Budimanta, Prasetijo, & Rudito (2008) menyatakan bahwa terdapat dua bentuk dalam pendekatan stakeholder yaitu old-corporate relation dan new-corporate relation. Old-corporate relation menekankan pada bentuk pelaksanaan aktivitas perusahaan secara terpisah, yang menunjukkan bahwa tidak terdapat kesatuan di antara fungsi dalam sebuah perusahaan ketika melakukan pekerjaannya. Hubungan perusahaan dengan pihak di luar perusahaan juga bersifat jangka pendek dan hanya sebatas hubungan transaksional saja tanpa ada kerjasama untuk menciptakan kebermanfaatan bersama. Pendekatan old-corporate relation ini dapat menimbulkan konflik karena perusahaan memisahkan diri dengan para stakeholder baik yang berasal dari dalam perusahaan dan dari luar perusahaan. Sedangkan, pendekatan new-corporate relation menekankan kolaborasi antara perusahaan dengan seluruh stakeholder sehingga perusahaan bukan hanya menempatkan dirinya sebagai bagian yang bekerja secara sendiri dalam sistem sosial masyarakat. Hubungan perusahaan dengan stakeholder di dalam perusahaan dibangun berdasarkan konsep kebermanfaatannya yang membangun kerjasama dalam menciptakan kesinambungan usaha perusahaan, sedangkan hubungan dengan stakeholder di luar perusahaan didasarkan pada hubungan yang bersifat fungsional yang bertumpu pada kemitraan. Perusahaan selain menghimpun kekayaan juga berusaha bersama-sama membangun kualitas kehidupan dengan stakeholder di luar perusahaan.
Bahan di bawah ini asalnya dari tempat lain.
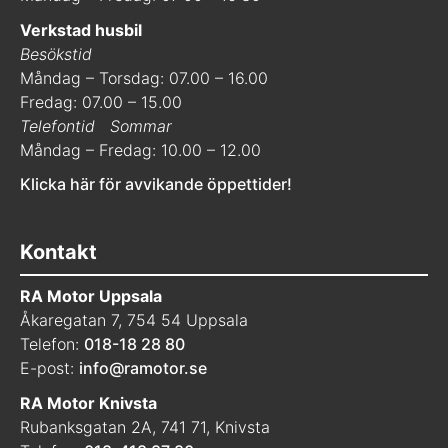
Verkstad husbil
Besökstid
Måndag – Torsdag: 07.00 – 16.00
Fredag: 07.00 – 15.00
Telefontid
Sommar
Måndag – Fredag: 10.00 – 12.00
Klicka här för avvikande öppettider!
Kontakt
RA Motor Uppsala
Åkaregatan 7, 754 54 Uppsala
Telefon:
018-18 28 80
E-post:
info@ramotor.se
RA Motor Knivsta
Rubanksgatan 2A, 741 71, Knivsta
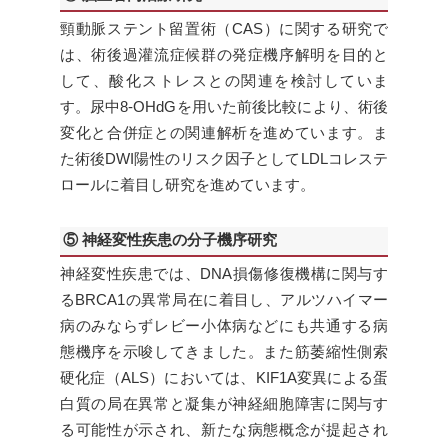
頸動脈ステント留置術（CAS）に関する研究で
は、術後過灌流症候群の発症機序解明を目的と
して、酸化ストレスとの関連を検討していま
す。尿中8-OHdGを用いた前後比較により、術後
変化と合併症との関連解析を進めています。ま
た術後DWI陽性のリスク因子としてLDLコレステ
ロールに着目し研究を進めています。
⑤ 神経変性疾患の分子機序研究
神経変性疾患では、DNA損傷修復機構に関与す
るBRCA1の異常局在に着目し、アルツハイマー
病のみならずレビー小体病などにも共通する病
態機序を示唆してきました。また筋萎縮性側索
硬化症（ALS）においては、KIF1A変異による蛋
白質の局在異常と凝集が神経細胞障害に関与す
る可能性が示され、新たな病態概念が提起され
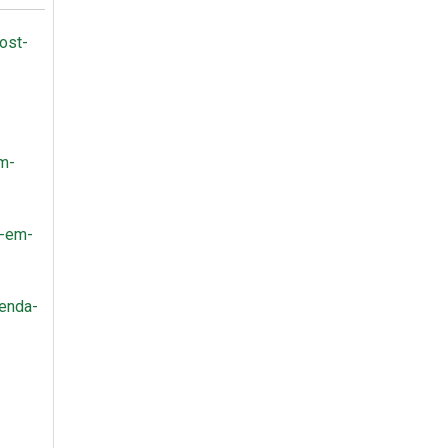
ost-
em-
a-em-
renda-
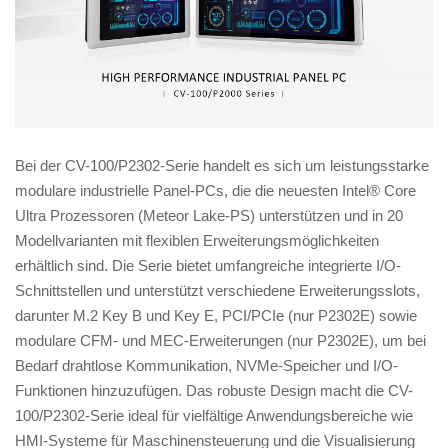
Bei der CV-100/P2302-Serie handelt es sich um leistungsstarke
modulare industrielle Panel-PCs, die die neuesten Intel® Core
Ultra Prozessoren (Meteor Lake-PS) unterstützen und in 20
Modellvarianten mit flexiblen Erweiterungsmöglichkeiten
erhältlich sind. Die Serie bietet umfangreiche integrierte I/O-
Schnittstellen und unterstützt verschiedene Erweiterungsslots,
darunter M.2 Key B und Key E, PCI/PCIe (nur P2302E) sowie
modulare CFM- und MEC-Erweiterungen (nur P2302E), um bei
Bedarf drahtlose Kommunikation, NVMe-Speicher und I/O-
Funktionen hinzuzufügen. Das robuste Design macht die CV-
100/P2302-Serie ideal für vielfältige Anwendungsbereiche wie
HMI-Systeme für Maschinensteuerung und die Visualisierung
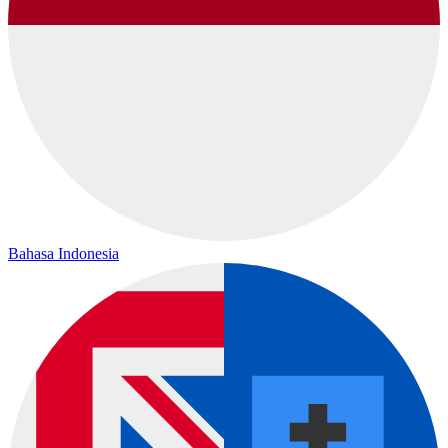
Bahasa Indonesia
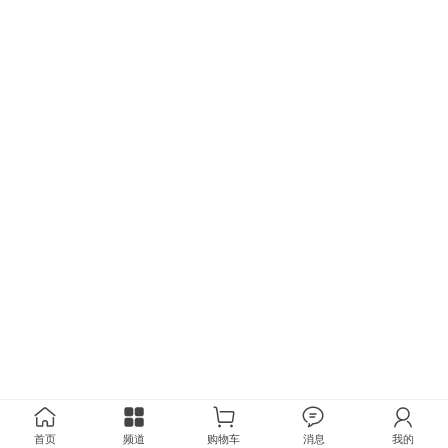
首页
频道
购物车
消息
我的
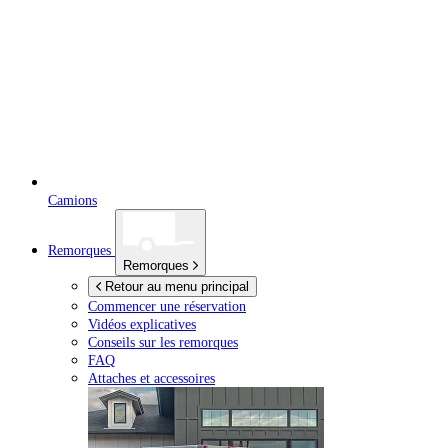
Camions
Remorques
Remorques
Retour au menu principal
Commencer une réservation
Vidéos explicatives
Conseils sur les remorques
FAQ
Attaches et accessoires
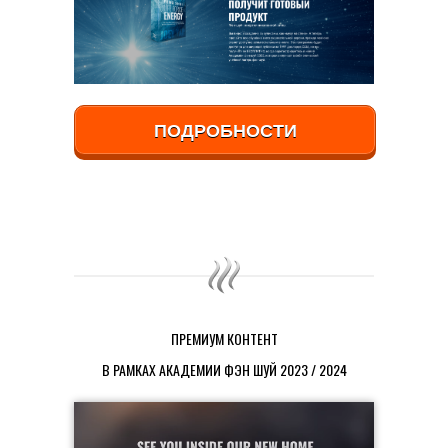
ПОДРОБНОСТИ
ПРЕМИУМ КОНТЕНТ
В РАМКАХ АКАДЕМИИ ФЭН ШУЙ 2023 / 2024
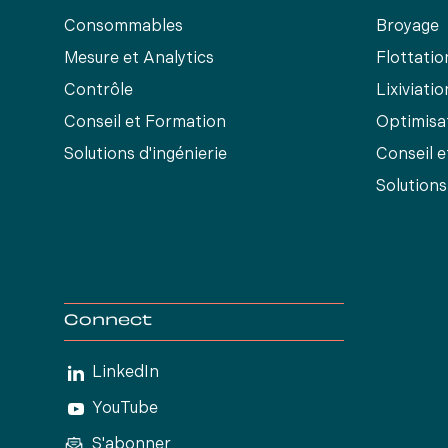
Consommables
Broyage
Mesure et Analytics
Flottatio
Contrôle
Lixiviatio
Conseil et Formation
Optimisa
Solutions d'ingénierie
Conseil 
Solutions
Connect
LinkedIn
YouTube
S'abonner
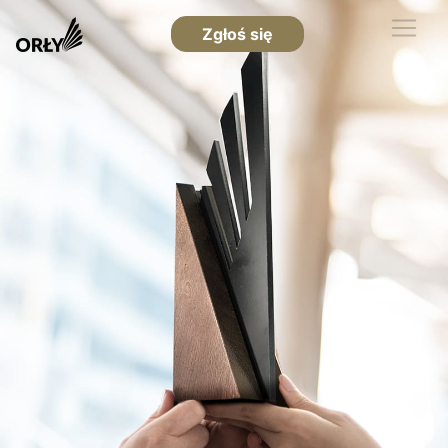
Zgłoś się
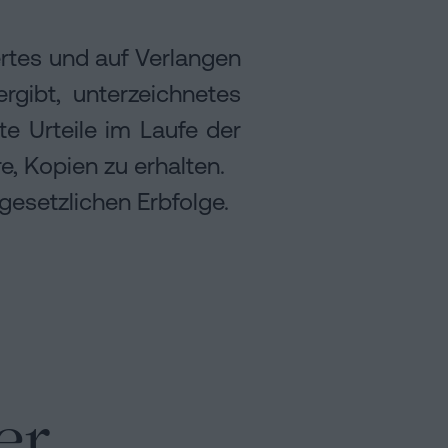
ertes und auf Verlangen
rgibt, unterzeichnetes
te Urteile im Laufe der
, Kopien zu erhalten.
gesetzlichen Erbfolge.
er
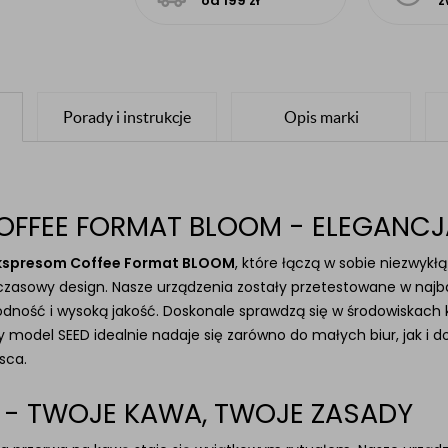
od 199 zł
z
Porady i instrukcje
Opis marki
OFFEE FORMAT BLOOM - ELEGANC
 ekspresom Coffee Format BLOOM
, które łączą w sobie niezwyk
dczasowy design. Nasze urządzenia zostały przetestowane w na
dność i wysoką jakość. Doskonale sprawdzą się w środowiskach k
Nowy model SEED idealnie nadaje się zarówno do małych biur, jak
sca.
 TWOJE KAWA, TWOJE ZASADY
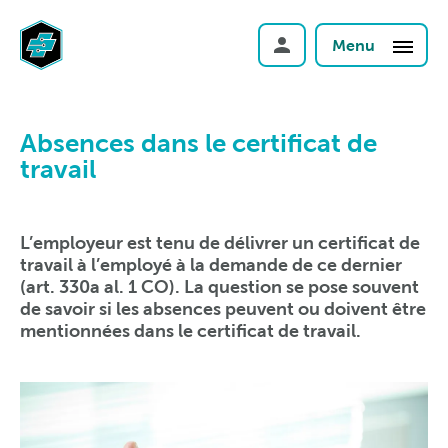
Menu
Absences dans le certificat de
travail
L’employeur est tenu de délivrer un certificat de
travail à l’employé à la demande de ce dernier
(art. 330a al. 1 CO). La question se pose souvent
de savoir si les absences peuvent ou doivent être
mentionnées dans le certificat de travail.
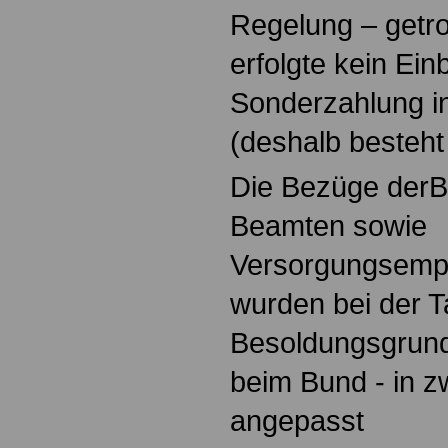
Regelung – getr
erfolgte kein Ein
Sonderzahlung in
(deshalb besteht 
Die Bezüge der
Beamten sowie
Versorgungsemp
wurden bei der Ta
Besoldungsgrund
beim Bund - in z
angepasst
Tunggal (2008) menyatakan bahwa teori stakeholder dapat dilihat dalam tiga pendekatan.
1. Deskriptif
Pendekatan deskriptif pada intinya menyatakan bahwa, stakeholder secara sederhana merupakan deskripsi yang realitas mengenai bagaimana sebuah perusahaan beroperasi. Teori stakeholder dalam pendekatan deskriptif, bertujuan untuk memahami bagaimana manajer menangani kepentingan stakeholder dengan tetap menjalankan kepentingan perusahaan. Manajer dituntut untuk mengarahkan energi mereka terhadap seluruh pemangku kepentingan, tidak hanya terhadap pemilik perusahaan saja.
2. Instrumental
Teori stakeholder dalam pendekatan instrumental menyatakan bahwa, salah satu strategi pihak manajemen perusahaan untuk menghasilkan kinerja perusahaan yang lebih baik adalah dengan memperhatikan para pemangku kepentingan. Hal ini didukung oleh bukti empiris yang diungkapkan oleh Lawrence & Weber (2008), yang menunjukkan bahwa setidaknya lebih dari 450 perusahaan yang menyatakan komitmennya terhadap pemangku kepentingan dalam laporan tahunnya memiliki kinerja keuangan yang lebih baik dibandingkan dengan perusahaan yang tidak memiliki komitmen. Pendekatan instrumental bertujuan untuk mempelajari konsekuensi yang ditanggung perusahaan, dengan melihat dari pengelolaan hubungan stakeholder dan berbagai tujuan tata kelola perusahaan yang telah dicapai.
3. Normatif
Teori stakeholder dalam pendekatan normatif menyatakan bahwa setiap orang atau kelompok yang telah memberikan kontribusi terhadap nilai suatu perusahaan memiliki hak moral untuk menerima imbalan (rewards) dari perusahaan, dan hal ini menjadi suatu kewajiban bagi manajemen untuk memenuhi apa yang menjadi hak para pemangku kepentingan. Pendekatan normatif juga bertujuan untuk mengidentifikasi pedoman moral atau filosofis terkait dengan aktivitas ataupun manajemen perusahaan.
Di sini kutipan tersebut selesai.